Dans une affaire traitée par une chambre à trois juges, le Conseil a été amené à se prononcer sur la problématique du traitement de la population palestinienne de la bande de Gaza par l’Etat d’Israël au regard des considérations développées par l’association Nansen dans son rapport intitulé « Nansen Note 2022/2. Besoin de protection des Palestiniens de Gaza » d’août 2022, fondé sur une analyse du rapport d’Amnesty International de février 2022 qui dénonce les mesures discriminatoires prises par l’Etat d’Israël à l’égard des Palestiniens de la bande de Gaza et les qualifie de crime d’apartheid.

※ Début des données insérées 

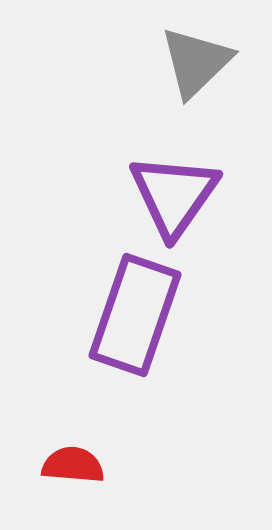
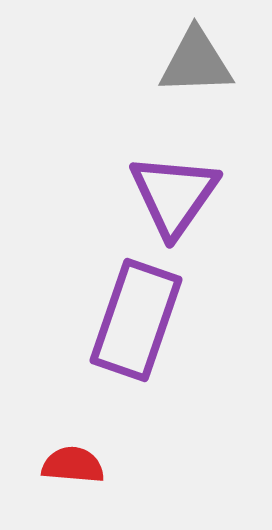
gray triangle: rotated 42 degrees clockwise
purple rectangle: moved 1 px right, 5 px down
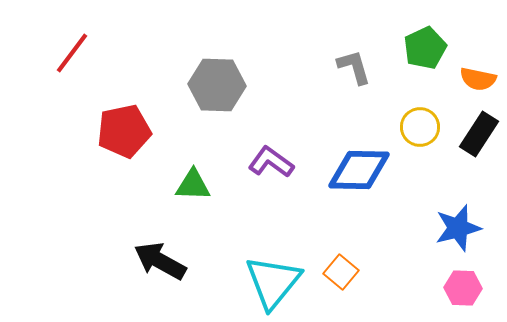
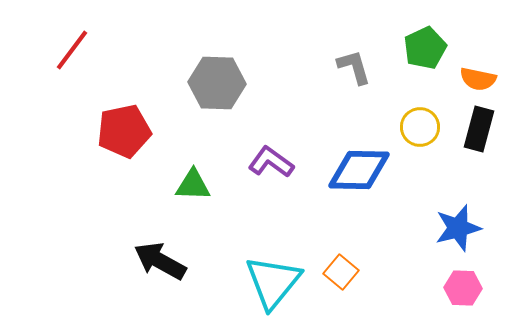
red line: moved 3 px up
gray hexagon: moved 2 px up
black rectangle: moved 5 px up; rotated 18 degrees counterclockwise
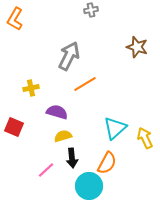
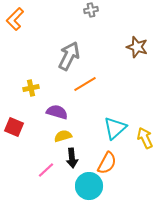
orange L-shape: rotated 15 degrees clockwise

En effet, dans cette affaire, à la suite du dépôt par la partie requérante dudit rapport Nansen, le Conseil a rouvert les débats afin de traiter l’affaire en chambre à trois juges et a invité les parties à réagir au contenu de cette note. Malgré l’absence de développements relatifs aux agissements de l’Etat d’Israël au regard de l’article 48/3 de la loi du 15 décembre 1980 dans la décision attaquée ou dans la requête (les deux parties développant leurs arguments relatifs à la situation socioéconomique et humanitaire qui prévaut actuellement dans la bande de Gaza et, sous cet angle, l’impact du blocus israélien sur ladite situation, uniquement dans le cadre de l’examen d’un éventuel octroi du statut de protection subsidiaire), le Conseil estime, au vu du contenu de la note Nansen, qu’il convient d’examiner cette question comme étant le fondement d’une crainte de persécution dans le chef du requérant en cas de retour dans la bande de Gaza.

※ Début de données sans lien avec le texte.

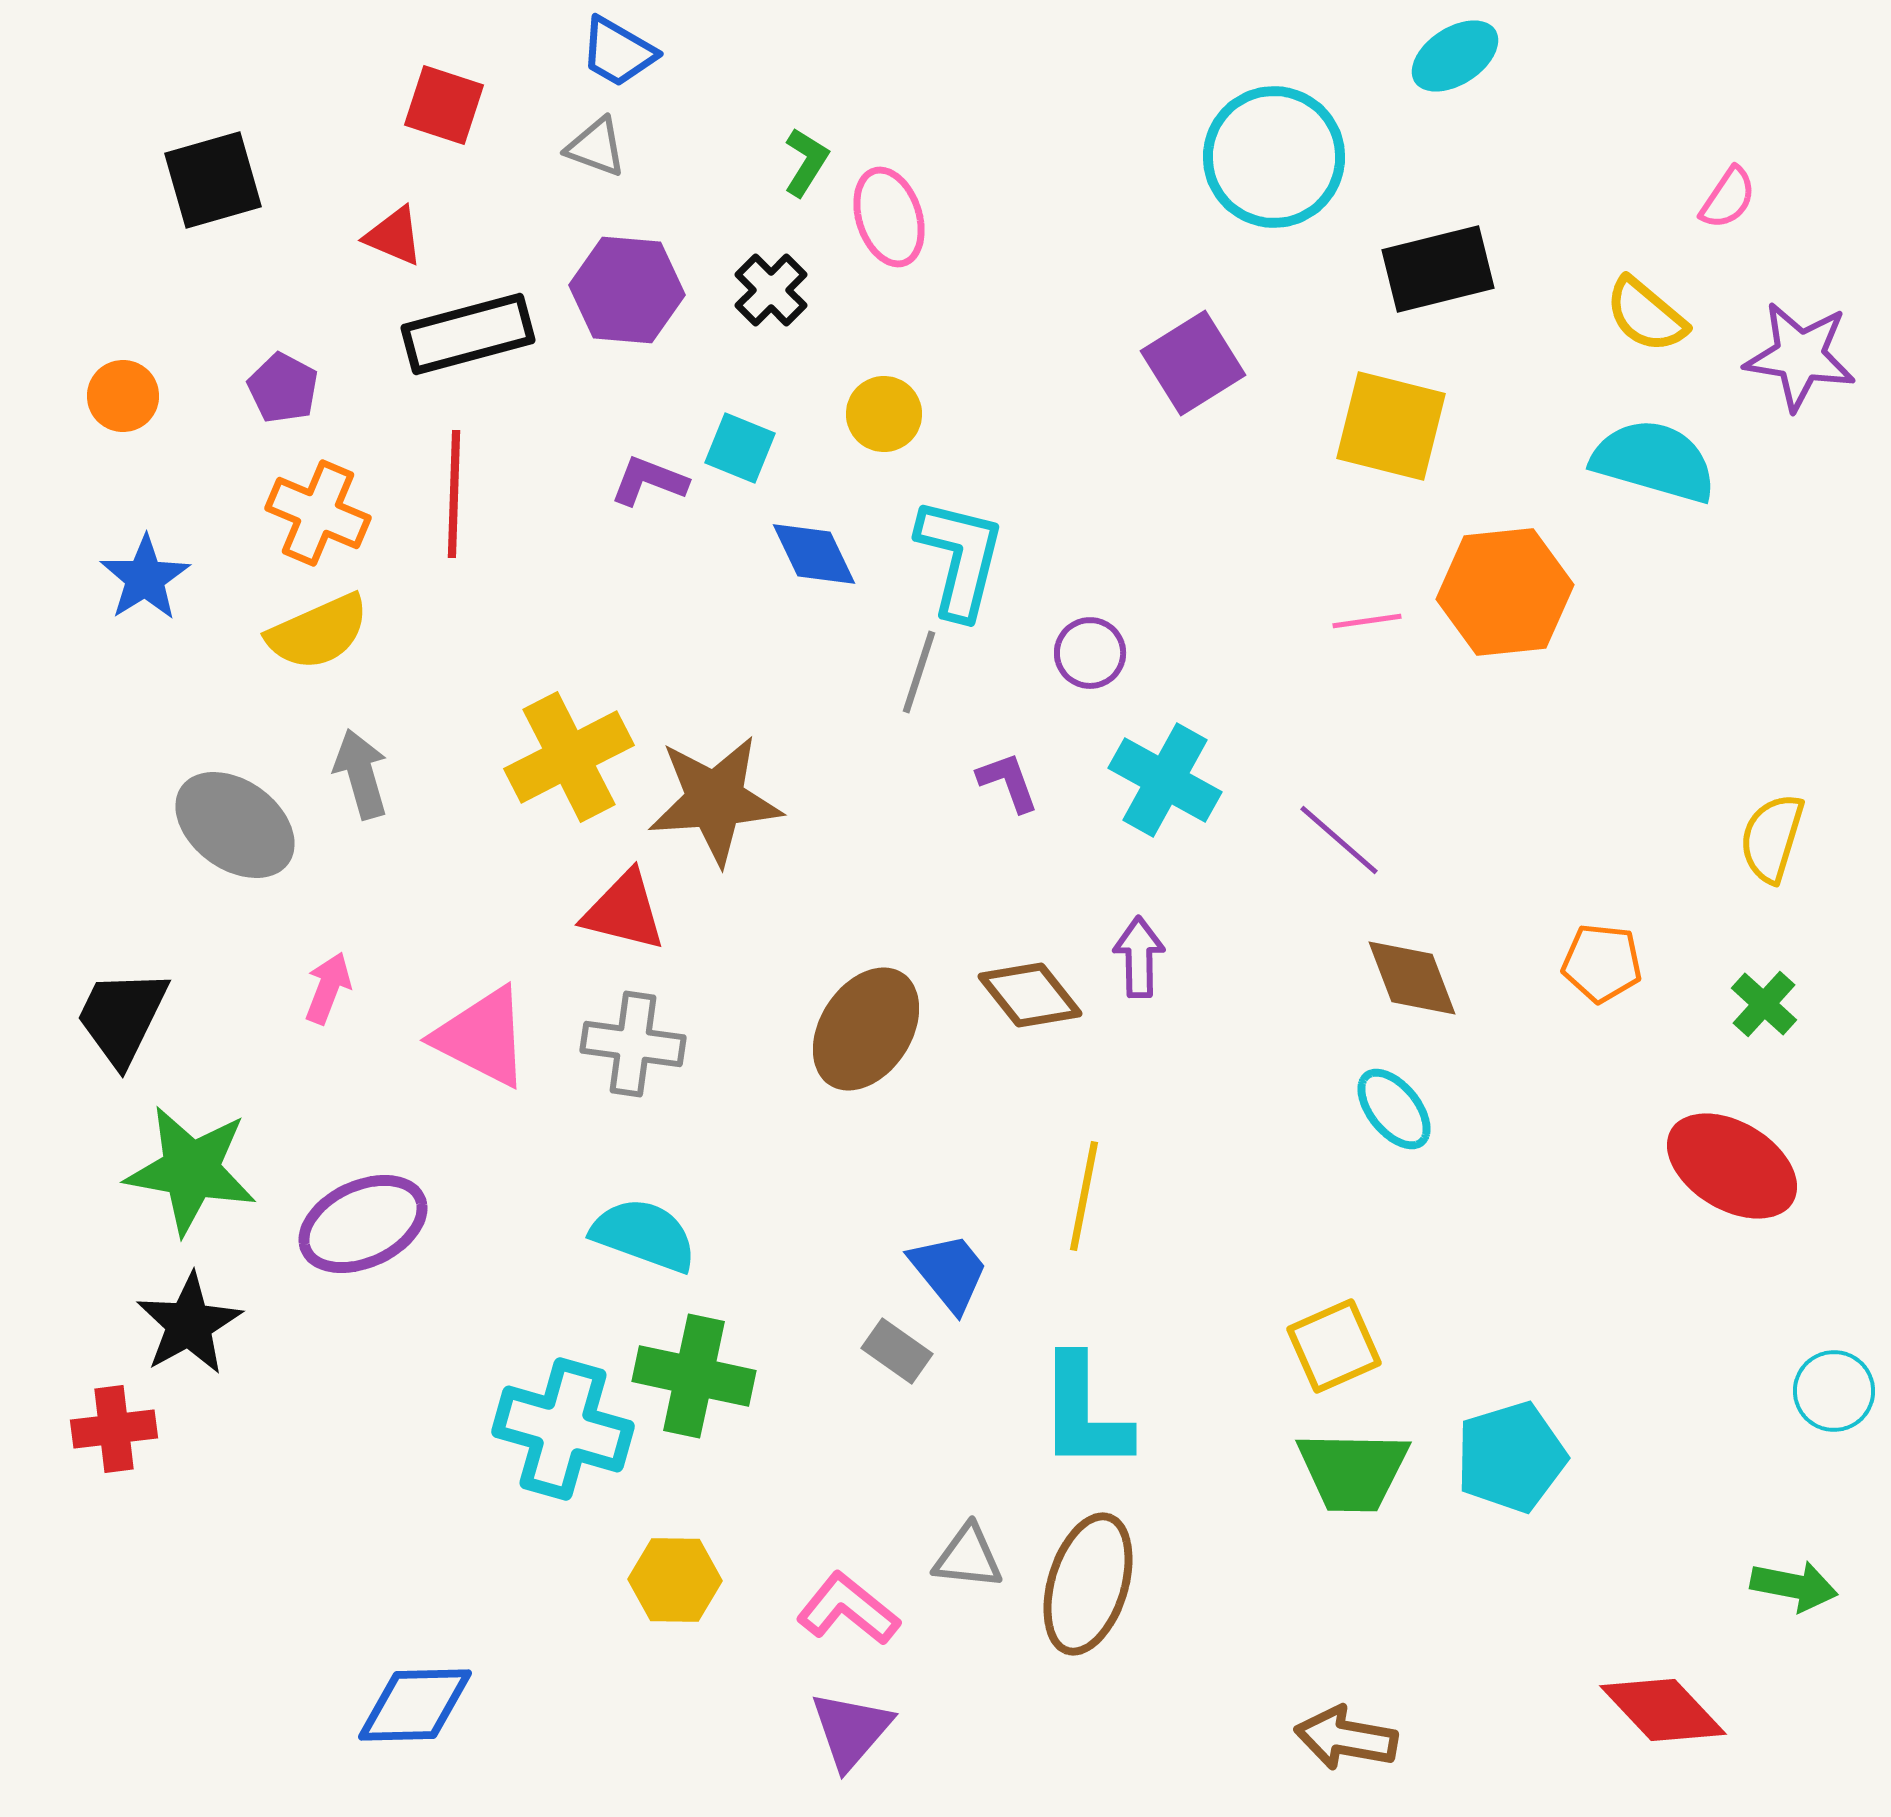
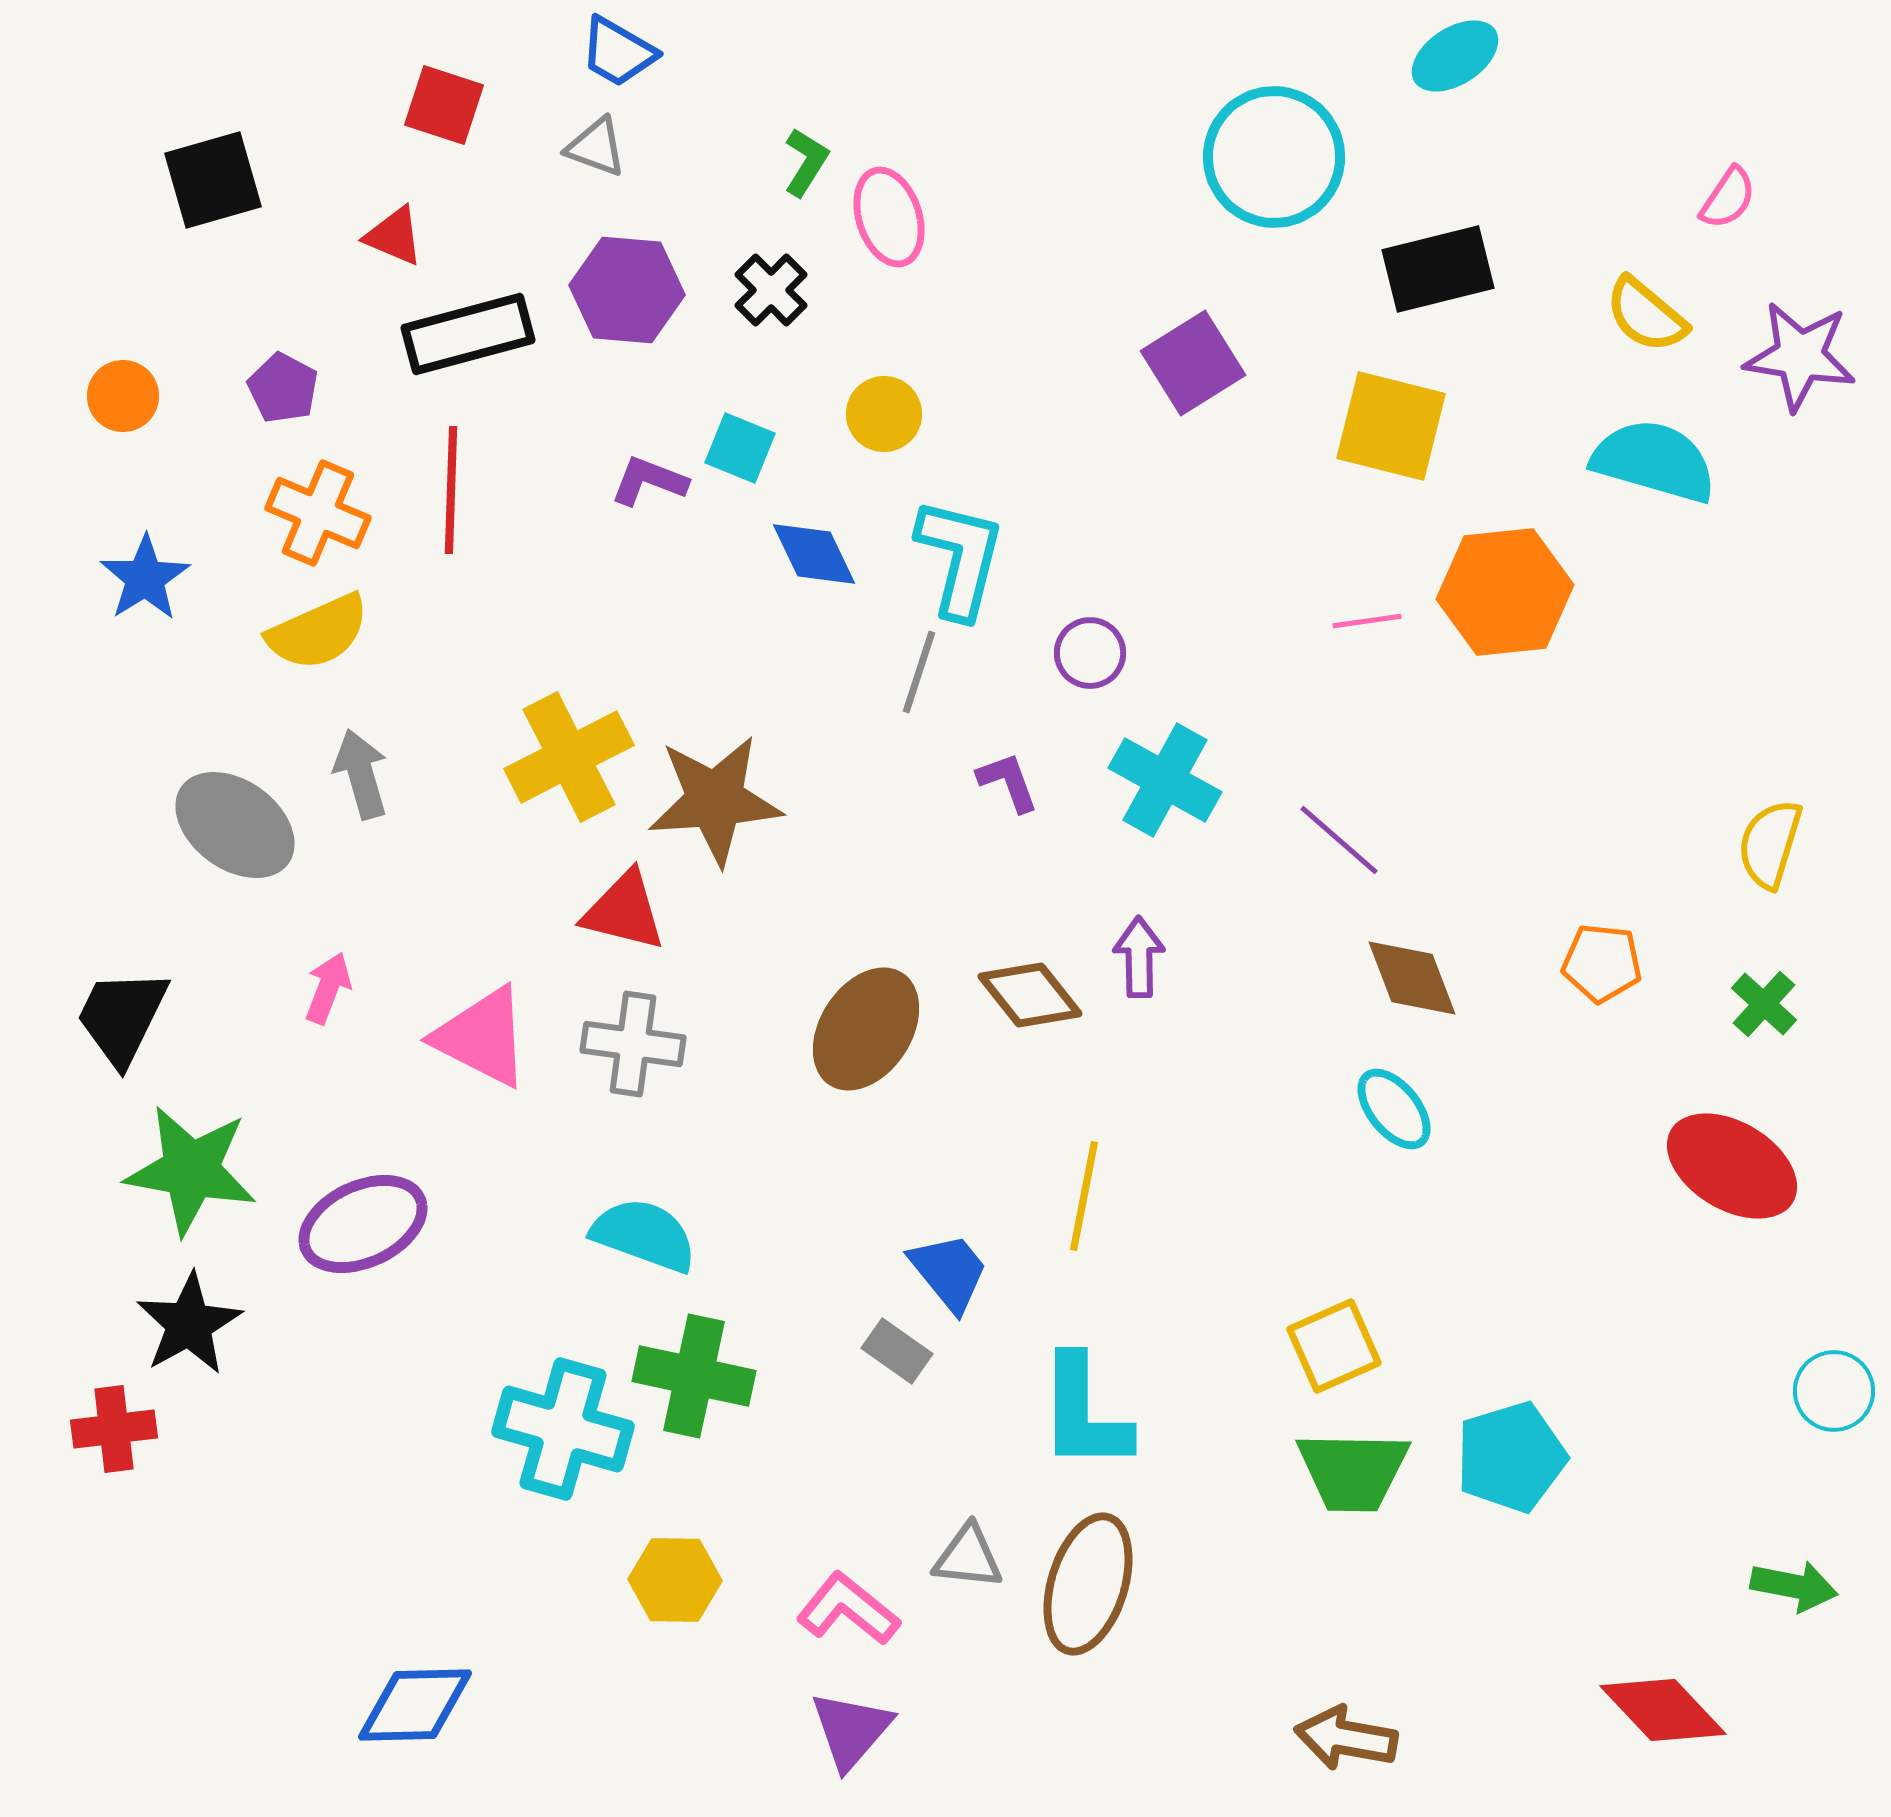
red line at (454, 494): moved 3 px left, 4 px up
yellow semicircle at (1772, 838): moved 2 px left, 6 px down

Sous l’angle de l’article 48/3 de la loi du 15 décembre 1980, après avoir estimé que les craintes invoquées à titre personnel par le requérant à l’égard du Hamas et des brigades Al-Qassam n’étaient pas fondées, le Conseil souligne tout d’abord que la question qui se pose en l’espèce est celle de déterminer si les conséquences de l’attitude et des agissements de l’Etat d’Israël à l’égard des Palestiniens de la bande de Gaza, indépendamment de la qualification d’apartheid que leur donnent plusieurs associations ou organisations internationales, s’assimilent à des persécutions au sens de l’article 1er, section A, § 2 de la Convention de Genève. A la suite de la note Nansen, le Conseil examine dès lors trois éléments, à savoir la présence d’un acteur de persécution, l’existence d’une persécution et la présence d’un critère de rattachement avec la Convention de Genève.
A défaut d’arguments des parties sur la possibilité de considérer l’Etat d’Israël comme étant, à l’intérieur des frontières de la bande de Gaza, « l’Etat » au sens de l’article 48/5, 1er, de la loi du 15 décembre 1980, le Conseil analyse l’existence d’une persécution au sens de l’article 48/3 de la loi du 15 décembre 1980.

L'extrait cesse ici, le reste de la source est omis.